My close friend, movie producer Morrie Grossman, who has accompanied me on many of my culinary journeys (such as at Dear John’s), has a very talented daughter, Sarah. Sarah is a renowned pastry chef who has worked at some of the finest restaurants in Los Angeles, including Providence and Jon and Vinny’s. Sarah is now the head pastry chef at Bar Chelou in Pasadena. Morrie and his wife, Leah, invited the lovely wife and me to join them for dinner to sample Sarah’s creations. Just like Hercules and the Cretan Bull, I was faced with a terrible dilemma of two difficult choices to which there may not be a straightforward solution: would I be able to maintain my duty to be unbiased in my assessment of dining establishments or would I succumb to my friendship with Morrie, because, to paraphrase Ralph Waldo Emerson, the essence of friendship is total magnanimity and trust. Of course, one can’t be too trusting as Mark Twain observed that friendship endures and will last a lifetime, provided one is not asked to lend money.

During her culinary school training, Sarah dipped her toes into the seven seas of gastronomic options. After testing the waters, Sarah chose to specialize in desserts. She particularly enjoys the structured and methodical rule-based cooking of pastry, producing superlative desserts which have the same addictive effect as the blue crystal meth produced by the structured and methodical rule-based cooking of Walter White in Breaking Bad.

Bar Chelou is tucked into an alcove adjacent to the historic Pasadena Playhouse, which was designed in 1925 in Spanish Colonial Revival style with a courtyard lobby by Elmer Grey, the architect who also designed the Beverly Hills Hotel and the Huntington Library. Our quartet arrived to find an awaiting Sarah who had snuck out of the kitchen to take a brief break from her hectic schedule to greet us.
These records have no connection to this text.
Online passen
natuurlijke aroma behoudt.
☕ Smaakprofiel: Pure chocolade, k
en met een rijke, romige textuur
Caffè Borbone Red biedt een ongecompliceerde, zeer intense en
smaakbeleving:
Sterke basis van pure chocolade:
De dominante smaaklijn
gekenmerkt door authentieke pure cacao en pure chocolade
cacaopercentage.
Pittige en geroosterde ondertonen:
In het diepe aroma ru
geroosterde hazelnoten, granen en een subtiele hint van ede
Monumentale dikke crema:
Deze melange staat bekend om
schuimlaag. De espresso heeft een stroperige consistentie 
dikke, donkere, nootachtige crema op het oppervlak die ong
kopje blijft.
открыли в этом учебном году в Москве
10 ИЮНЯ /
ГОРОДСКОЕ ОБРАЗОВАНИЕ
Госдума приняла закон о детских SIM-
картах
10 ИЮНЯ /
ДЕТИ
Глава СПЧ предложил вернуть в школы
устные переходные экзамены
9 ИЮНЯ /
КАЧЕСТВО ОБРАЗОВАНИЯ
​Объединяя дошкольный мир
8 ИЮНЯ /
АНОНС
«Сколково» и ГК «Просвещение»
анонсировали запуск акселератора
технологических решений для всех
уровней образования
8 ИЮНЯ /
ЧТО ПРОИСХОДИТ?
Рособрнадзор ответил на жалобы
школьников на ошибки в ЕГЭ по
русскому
Of course we came to Bar Chelou to sample the desserts in the “let them eat cake” style of Marie Antoinette, but Sarah encouraged us to taste from the entire menu. We began with an appetizer of burrata toast with paleta ibérica and pickled peppers. Paleta ibérica is cured pork from the shoulder of an Iberian pig, as opposed to the more common jamón which is from the rear leg or “ham” area. The paleta has a more intense flavor than the Italian prosciutto, which was well-balanced by the piquant peppers and mild burrata.
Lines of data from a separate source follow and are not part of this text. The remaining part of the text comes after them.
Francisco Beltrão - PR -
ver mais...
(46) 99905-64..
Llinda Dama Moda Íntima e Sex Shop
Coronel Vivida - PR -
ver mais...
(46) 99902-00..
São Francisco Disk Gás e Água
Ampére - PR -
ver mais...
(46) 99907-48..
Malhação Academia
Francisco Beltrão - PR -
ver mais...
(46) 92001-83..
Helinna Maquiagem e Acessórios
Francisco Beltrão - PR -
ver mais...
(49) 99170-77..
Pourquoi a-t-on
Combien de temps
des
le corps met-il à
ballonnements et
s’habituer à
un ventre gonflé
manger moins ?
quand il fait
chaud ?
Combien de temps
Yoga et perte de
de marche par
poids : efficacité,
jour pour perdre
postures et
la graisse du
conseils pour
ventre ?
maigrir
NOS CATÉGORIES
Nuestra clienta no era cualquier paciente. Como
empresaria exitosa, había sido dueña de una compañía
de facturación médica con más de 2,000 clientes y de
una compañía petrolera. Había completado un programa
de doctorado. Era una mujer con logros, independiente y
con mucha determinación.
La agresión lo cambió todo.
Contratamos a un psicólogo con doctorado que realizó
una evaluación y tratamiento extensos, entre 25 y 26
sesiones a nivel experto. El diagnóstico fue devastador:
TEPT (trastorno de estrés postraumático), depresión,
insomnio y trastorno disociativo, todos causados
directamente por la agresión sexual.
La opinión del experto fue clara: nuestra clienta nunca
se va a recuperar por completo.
The French breakfast radish is an oblong, heirloom radish, reddish-pink in color with a mild, peppery flavor and crisp texture. It is served with with fromage blanc and furikake, a mixture of sesame seeds, seaweed, herbs, fish flakes and salt, named for the Japanese word for sprinkles. The furikake enhanced the subtle flavor of the radish with a nutty depth from the sesame seeds and a briny note from the seaweed and salt.

Since we had scaled Kilimanjaro, dog-sledded to the South Pole and trekked the Danakil Depression, Sarah knew that the only choice for our last appetizer would be the anchovies with peppers. Further description is unnecessary.

For our first main course we selected the Ibérico Pork Chop with cabbage, fennel pollen and furikake (which must have been purchased at Costco). A golden-brown seared pork chop is sliced and topped with shredded cabbage. It is dusted with fennel pollen for a sweet, aromatic lift and plated with furikake for a touch of salty umami.

For a true geography lesson, we completed the main courses with the Duck Leg with Yu Choy Couscous, Spicy Labneh, Macadamia Dukkah, combining flavors from China, the Middle East and North Africa. The duck is rich and intense with the slight fattiness complemented by the bitter, earthy flavor of the yu choy couscous. The creamy labneh and dukkah add a tangy, yogurty zest and spice and nuts for texture and earthiness.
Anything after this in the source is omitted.